In our series on advanced formal verification of zero-knowledge proofs, we have discussed how to verify ZK instructions and a deep dive into two ZK vulnerabilities.
As shown in the public report (https://skynet.certik.com/projects/zkwasm) and code repository (https://github.com/CertiKProject/zkwasm-fv), by formally verifying every zkWasm instruction, we found and fixed every vulnerability, allowing us to fully verify the technical security and correctness of the entire zkWasm circuit.
Although we have shown the process of verifying a zkWasm instruction and introduced the initial concepts of the project, readers familiar with formal verification may be interested in understanding the uniqueness of zkVM compared to other smaller ZK systems or other types of bytecode VMs in verification. In this article, we will discuss in depth some technical points encountered when verifying the zkWasm memory subsystem. Memory is the most unique part of zkVM, and handling it well is critical to the verification of all other zkVMs.
Formal Verification: Virtual Machine (VM) vs. ZK Virtual Machine (zkVM)
Our ultimate goal is to verify the correctness of zkWasm, which is similar to the correctness theorem of a normal bytecode interpreter (VM, such as the EVM interpreter used by Ethereum nodes). That is, each execution step of the interpreter corresponds to a legal step based on the operational semantics of the language. As shown in the figure below, if the current state of the bytecode interpreter's data structure is SL, and this state is marked as state SH in the high-level specification of the Wasm machine, then when the interpreter steps to state SL', there must be a corresponding legal high-level state SH', and the Wasm specification stipulates that SH must step to SH'.
Similarly, zkVM has a similar correctness theorem: each new row in the zkWasm execution table corresponds to a legal step based on the operational semantics of the language. As shown in the figure below, if the current state of a row of the data structure in the execution table is SR, and this state is represented as state SH in the high-level specification of the Wasm machine, then the next row of the execution table, state SR', must correspond to a high-level state SH', and the Wasm specification stipulates that SH must step to SH'.

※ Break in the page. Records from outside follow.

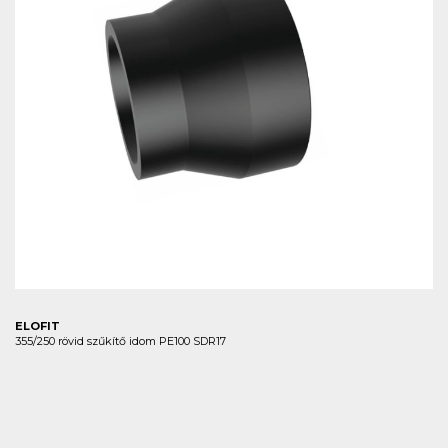
ELOFIT
355/250 rövid szűkítő idom PE100 SDR17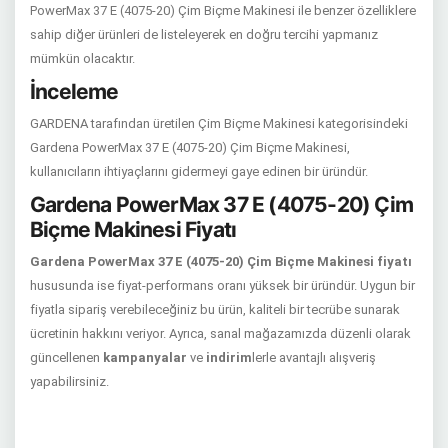
PowerMax 37 E (4075-20) Çim Biçme Makinesi ile benzer özelliklere
sahip diğer ürünleri de listeleyerek en doğru tercihi yapmanız
mümkün olacaktır.
İnceleme
GARDENA tarafından üretilen Çim Biçme Makinesi kategorisindeki
Gardena PowerMax 37 E (4075-20) Çim Biçme Makinesi,
kullanıcıların ihtiyaçlarını gidermeyi gaye edinen bir üründür.
Gardena PowerMax 37 E (4075-20) Çim
Biçme Makinesi Fiyatı
Gardena PowerMax 37 E (4075-20) Çim Biçme Makinesi fiyatı
hususunda ise fiyat-performans oranı yüksek bir üründür. Uygun bir
fiyatla sipariş verebileceğiniz bu ürün, kaliteli bir tecrübe sunarak
ücretinin hakkını veriyor. Ayrıca, sanal mağazamızda düzenli olarak
güncellenen
kampanyalar
ve
indirim
lerle avantajlı alışveriş
yapabilirsiniz.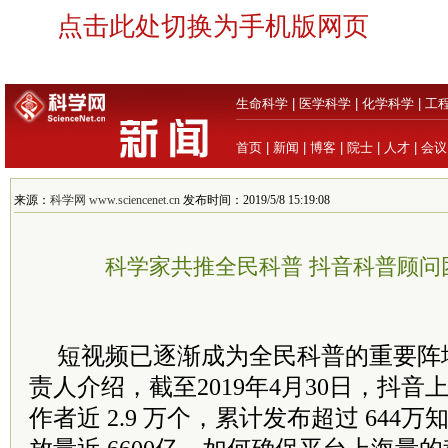
点击此处切换为手机版网页
生命科学
|
医学科学
|
化学科学
|
工
首页
|
新闻
|
博客
|
院士
|
人才
|
会议
来源：
科学网 www.sciencenet.cn
发布时间：2019/5/8 15:19:08
科学家共推全民科普 抖音科普顾问
短视频已逐渐成为全民科普的重要阵
责人介绍，截至2019年4月30日，抖
作者近 2.9 万个，累计发布超过 644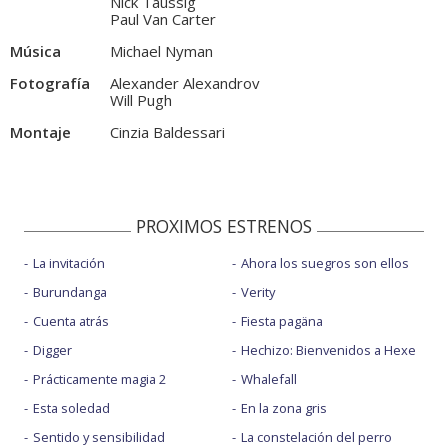
Nick Taussig
Paul Van Carter
Música
Michael Nyman
Fotografía
Alexander Alexandrov
Will Pugh
Montaje
Cinzia Baldessari
PROXIMOS ESTRENOS
La invitación
Ahora los suegros son ellos
Burundanga
Verity
Cuenta atrás
Fiesta pagäna
Digger
Hechizo: Bienvenidos a Hexe
Prácticamente magia 2
Whalefall
Esta soledad
En la zona gris
Sentido y sensibilidad
La constelación del perro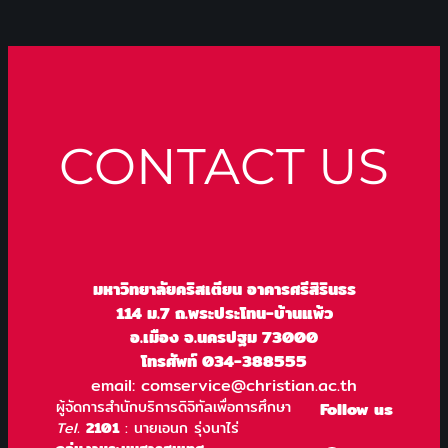
CONTACT US
มหาวิทยาลัยคริสเตียน อาคารศรีสิรินธร
114 ม.7 ถ.พระประโทน-บ้านแพ้ว
อ.เมือง จ.นครปฐม 73000
โทรศัพท์ 034-388555
email: comservice@christian.ac.th
ผู้จัดการสำนักบริการดิจิทัลเพื่อการศึกษา
Follow us
Tel.
2101
: นายเอนก รุ่งนาไร่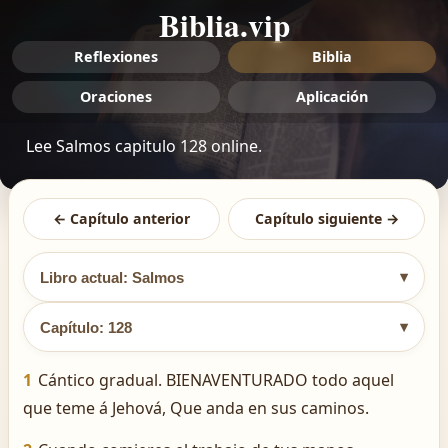
Biblia.vip
Reflexiones
Biblia
Oraciones
Aplicación
Lee Salmos capitulo 128 online.
← Capítulo anterior
Capítulo siguiente →
▾
Libro actual: Salmos
▾
Capítulo: 128
1
Cántico gradual. BIENAVENTURADO todo aquel
que teme á Jehová, Que anda en sus caminos.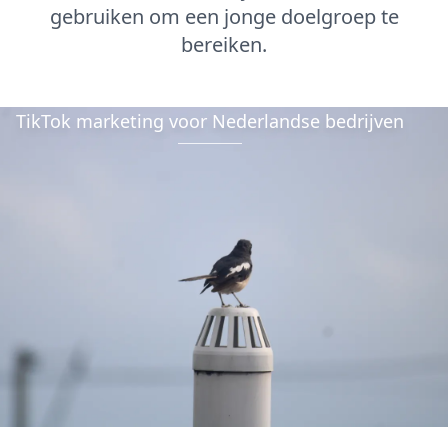
gebruiken om een jonge doelgroep te
bereiken.
TikTok marketing voor Nederlandse bedrijven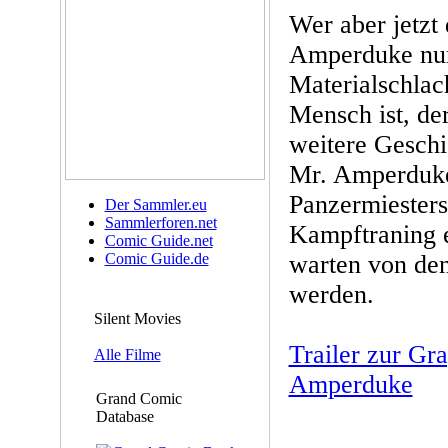
Wer aber jetzt 
Amperduke nur
Materialschlac
Mensch ist, de
weitere Geschi
Mr. Amperduke
Panzermiesters
Der Sammler.eu
Sammlerforen.net
Kampftraning e
Comic Guide.net
Comic Guide.de
warten von den
werden.
Silent Movies
Trailer zur Gr
Alle Filme
Amperduke
Grand Comic
Database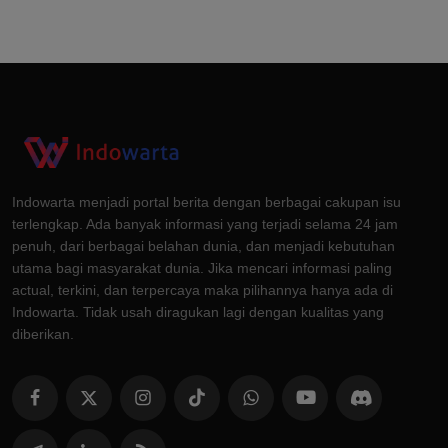
Indowarta menjadi portal berita dengan berbagai cakupan isu
terlengkap. Ada banyak informasi yang terjadi selama 24 jam
penuh, dari berbagai belahan dunia, dan menjadi kebutuhan
utama bagi masyarakat dunia. Jika mencari informasi paling
actual, terkini, dan terpercaya maka pilihannya hanya ada di
Indowarta. Tidak usah diragukan lagi dengan kualitas yang
diberikan.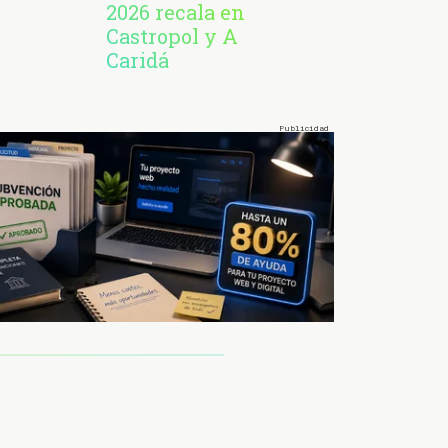
2026 recala en
Castropol y A
Caridá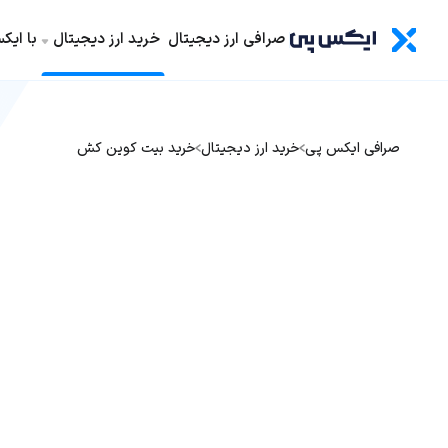
صرافی ارز دیجیتال
خرید ارز دیجیتال
با ای
صرافی ایکس پی
خرید ارز دیجیتال
خرید بیت کوین کش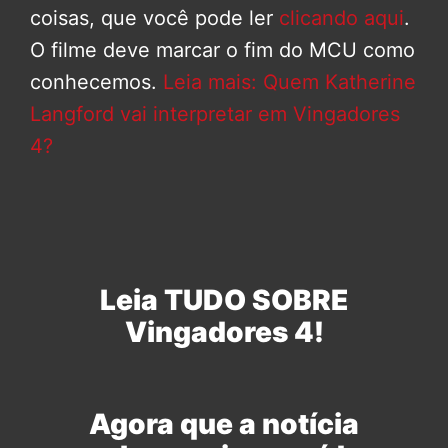
coisas, que você pode ler
clicando aqui
.
O filme deve marcar o fim do MCU como
conhecemos.
Leia mais: Quem Katherine
Langford vai interpretar em Vingadores
4?
Leia TUDO SOBRE
Vingadores 4!
Agora que a notícia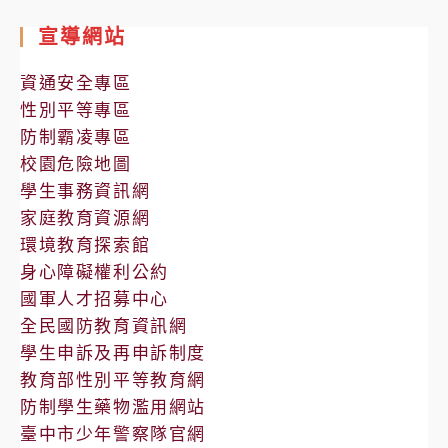
室
宣導網站
公
告
資通安全專區
性別平等專區
防制霸凌專區
校園危險地圖
學生事務資訊網
家庭教育資源網
環境教育探索館
身心障礙權利公約
國軍人才招募中心
全民國防教育資訊網
學生申訴及再申訴制度
教育部性別平等教育網
防制學生藥物濫用網站
臺中市少年警察隊官網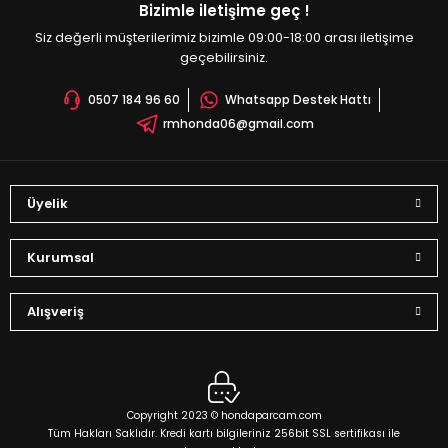
Bizimle iletişime geç !
Ürün fiyatı diğer sitelerden daha pahalı.
Siz değerli müşterilerimiz bizimle 09:00-18:00 arası iletişime
Sepete Ekle
Bu ürüne benzer farklı alternatifler olmalı.
geçebilirsiniz.
0507 184 96 60
Whatsapp Destek Hattı
rmhonda06@gmail.com
Gönder
Üyelik
Kurumsal
Alışveriş
Copyright 2023 © hondaparcam.com
Tüm Hakları Saklıdır. Kredi kartı bilgileriniz 256bit SSL sertifikası ile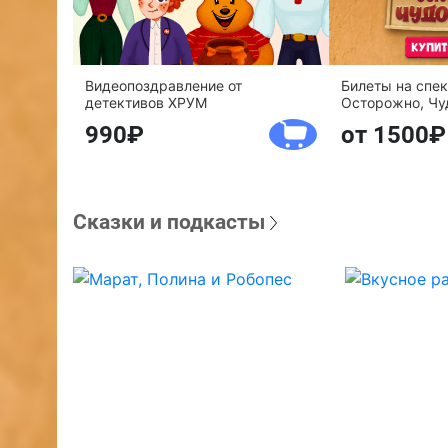
Видеопоздравление от
Билеты на спе
детективов ХРУМ
Осторожно, Чу
990
от 1500
Сказки и подкасты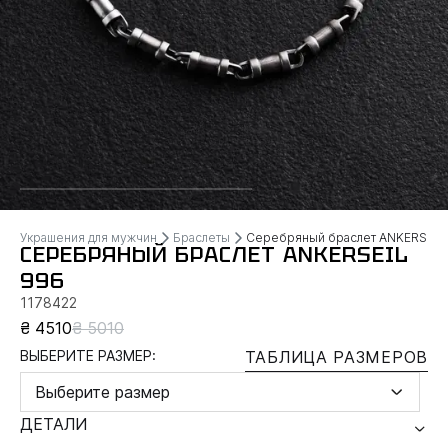
Украшения для мужчин
Браслеты
Серебряный браслет ANKERSEIL
СЕРЕБРЯНЫЙ БРАСЛЕТ ANKERSEIL
996
1178422
₴ 4510
₴ 5010
ВЫБЕРИТЕ РАЗМЕР:
ТАБЛИЦА РАЗМЕРОВ
Выберите размер
ДЕТАЛИ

It can be seen that the specifications of high-level states and Wasm steps are consistent in both VM and zkVM, so previous verification experience of programming language interpreters or compilers can be used as a reference. The special feature of zkVM verification is the type of data structure that constitutes the low-level state of the system.
First, as we have described in previous posts, zk provers are essentially integer arithmetic modulo large primes, and the Wasm spec and normal interpreters deal with 32-bit or 64-bit integers. Much of the zkVM implementation deals with this, so it is also necessary to handle it in the verification. However, this is a "local" problem: each line of code becomes more complex because it needs to handle arithmetic operations, but the overall structure of the code and proof does not change.
Another major difference is how dynamically sized data structures are handled. In a regular bytecode interpreter, memory, data stack, and call stack are all implemented as mutable data structures. Similarly, the Wasm specification represents memory as a data type with get/set methods. For example, Geth's EVM interpreter has a Memory data type that is implemented as a byte array representing physical memory and is written and read through Set32 and GetPtr methods. To implement a memory storage instruction, Geth calls Set32 to modify the physical memory.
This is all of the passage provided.